Schlager: Ich versuche, in meinen Uni-Vorlesungen auch praxisorientiert zu unterrichten. Der erfolgreiche Abschluss der Lehrveranstaltung würde aber niemals ausreichen, um sich etwa in die Liste der Gerichtssachverständigen eintragen zu lassen.
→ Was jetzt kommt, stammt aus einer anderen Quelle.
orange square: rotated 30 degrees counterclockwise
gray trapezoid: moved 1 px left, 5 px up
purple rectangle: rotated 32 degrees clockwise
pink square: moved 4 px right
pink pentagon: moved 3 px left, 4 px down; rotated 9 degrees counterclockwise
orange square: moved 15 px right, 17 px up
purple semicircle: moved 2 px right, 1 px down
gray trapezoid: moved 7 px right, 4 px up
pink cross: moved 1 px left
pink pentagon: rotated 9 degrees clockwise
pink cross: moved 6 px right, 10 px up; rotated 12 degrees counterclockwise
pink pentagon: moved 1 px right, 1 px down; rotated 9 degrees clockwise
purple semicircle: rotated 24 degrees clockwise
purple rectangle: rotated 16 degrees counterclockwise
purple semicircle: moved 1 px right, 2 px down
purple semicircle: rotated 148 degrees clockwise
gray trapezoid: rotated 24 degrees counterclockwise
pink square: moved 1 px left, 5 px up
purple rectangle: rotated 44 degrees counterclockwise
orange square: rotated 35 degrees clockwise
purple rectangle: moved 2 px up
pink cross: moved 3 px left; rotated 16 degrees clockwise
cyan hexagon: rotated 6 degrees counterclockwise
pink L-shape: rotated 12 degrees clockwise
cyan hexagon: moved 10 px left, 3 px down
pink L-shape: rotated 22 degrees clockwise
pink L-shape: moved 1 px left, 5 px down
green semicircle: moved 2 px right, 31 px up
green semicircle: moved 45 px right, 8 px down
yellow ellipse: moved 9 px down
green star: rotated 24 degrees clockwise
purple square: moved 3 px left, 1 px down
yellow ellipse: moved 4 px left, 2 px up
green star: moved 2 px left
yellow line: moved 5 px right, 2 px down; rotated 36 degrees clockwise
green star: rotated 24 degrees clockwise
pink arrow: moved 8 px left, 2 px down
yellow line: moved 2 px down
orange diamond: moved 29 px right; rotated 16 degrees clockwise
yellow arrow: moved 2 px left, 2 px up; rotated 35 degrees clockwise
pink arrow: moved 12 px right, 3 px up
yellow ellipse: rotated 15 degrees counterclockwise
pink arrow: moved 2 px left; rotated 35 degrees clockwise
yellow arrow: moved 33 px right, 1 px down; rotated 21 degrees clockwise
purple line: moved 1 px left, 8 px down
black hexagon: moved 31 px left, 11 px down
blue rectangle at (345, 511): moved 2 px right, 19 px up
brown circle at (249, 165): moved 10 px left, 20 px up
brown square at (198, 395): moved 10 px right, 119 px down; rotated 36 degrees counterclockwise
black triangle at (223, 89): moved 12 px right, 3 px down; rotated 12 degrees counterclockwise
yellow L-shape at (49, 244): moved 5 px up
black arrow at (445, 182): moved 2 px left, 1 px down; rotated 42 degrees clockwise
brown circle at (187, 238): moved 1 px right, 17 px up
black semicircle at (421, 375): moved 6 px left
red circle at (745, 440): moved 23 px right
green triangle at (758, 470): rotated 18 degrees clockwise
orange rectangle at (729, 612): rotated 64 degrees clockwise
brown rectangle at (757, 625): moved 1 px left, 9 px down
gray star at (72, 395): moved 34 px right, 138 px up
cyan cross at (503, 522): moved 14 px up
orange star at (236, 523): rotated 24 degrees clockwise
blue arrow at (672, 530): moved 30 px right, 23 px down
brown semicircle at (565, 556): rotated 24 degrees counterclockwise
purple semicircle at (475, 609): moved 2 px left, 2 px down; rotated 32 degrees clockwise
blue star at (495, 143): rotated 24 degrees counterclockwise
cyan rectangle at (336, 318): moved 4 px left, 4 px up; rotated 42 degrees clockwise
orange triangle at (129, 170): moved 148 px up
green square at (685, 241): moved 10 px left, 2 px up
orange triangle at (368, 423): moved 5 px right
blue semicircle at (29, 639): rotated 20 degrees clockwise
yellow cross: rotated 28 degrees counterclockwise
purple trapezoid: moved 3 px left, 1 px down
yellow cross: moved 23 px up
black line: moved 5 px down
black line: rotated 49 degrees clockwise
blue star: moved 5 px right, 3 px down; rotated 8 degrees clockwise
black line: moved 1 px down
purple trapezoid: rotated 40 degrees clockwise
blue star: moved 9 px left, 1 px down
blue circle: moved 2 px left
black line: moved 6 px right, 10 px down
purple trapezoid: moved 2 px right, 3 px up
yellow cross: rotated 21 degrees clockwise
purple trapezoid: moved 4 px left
Unser ULG hingegen stellt von vornherein den Anspruch, dass für unsere ULG-AbsolventInnen die Zertifizierungsprüfung fachlich kein Hindernis darstellt.
Hochbichler: Die Perspektive, selbstständig gutachterlich tätig zu sein, ist übrigens auch oft ein Grund, warum Personen sich um einen Studienplatz in unserem ULG bewerben. Unter anderem deshalb ist das Interesse an der land- und forstwirtschaftlichen Liegenschaftsbewertung anhaltend hoch.
Schlager: Dem kann ich nur beipflichten. Ganz offen gesagt, haben Gerichtssachverständige derzeit Nachwuchssorgen. Es gibt kaum mehr Junge, die sich dieser doch herausfordernden Aufgabe mit hoher persönlicher Verantwortung stellen wollen. Dazu kommt, dass die eingetragenen gerichtlichen Sachverständigen in ihrer Kompetenz bezüglich land- und forstwirtschaftlicher Liegenschafts-
bewertung sehr unterschiedlich sind. Es ist unsere Absicht, mit diesem Bildungsangebot hier Abhilfe zu schaffen.
Hochbichler: Deshalb ist es wichtig, die in Zweiergruppen durchgeführten Abschlussarbeiten auf hohem Niveau zu halten. Dafür haben wir als Vortragende und auch Beurteiler zu sorgen.
Schlager: Das Niveau der bisherigen Abschlussarbeiten war sehr zufriedenstellend.
Hochbichler: Ja! Dazu ist die thematische Bandbreite der Arbeiten enorm – Bewertung von Wald, von Nebenerwerbs-
Landwirtschaften, von Fischereigewässern, von Reitställen.
Schlager: Gerade bei der Bewertung von Fischereigewässern gibt es einen großen Mangel bei geeigneten Sachverständigen. Und zu diesem Thema gab es im ersten Jahrgang eine sehr gute Abschlussarbeit. Das Thema ist ja frei wählbar, und die Teilnehmer wählen meist ein Thema, mit dem sie sich persönlich identifizieren und als künftige Sachverständige positionieren können.
Wie ist die Altersstreuung in diesem Kurs?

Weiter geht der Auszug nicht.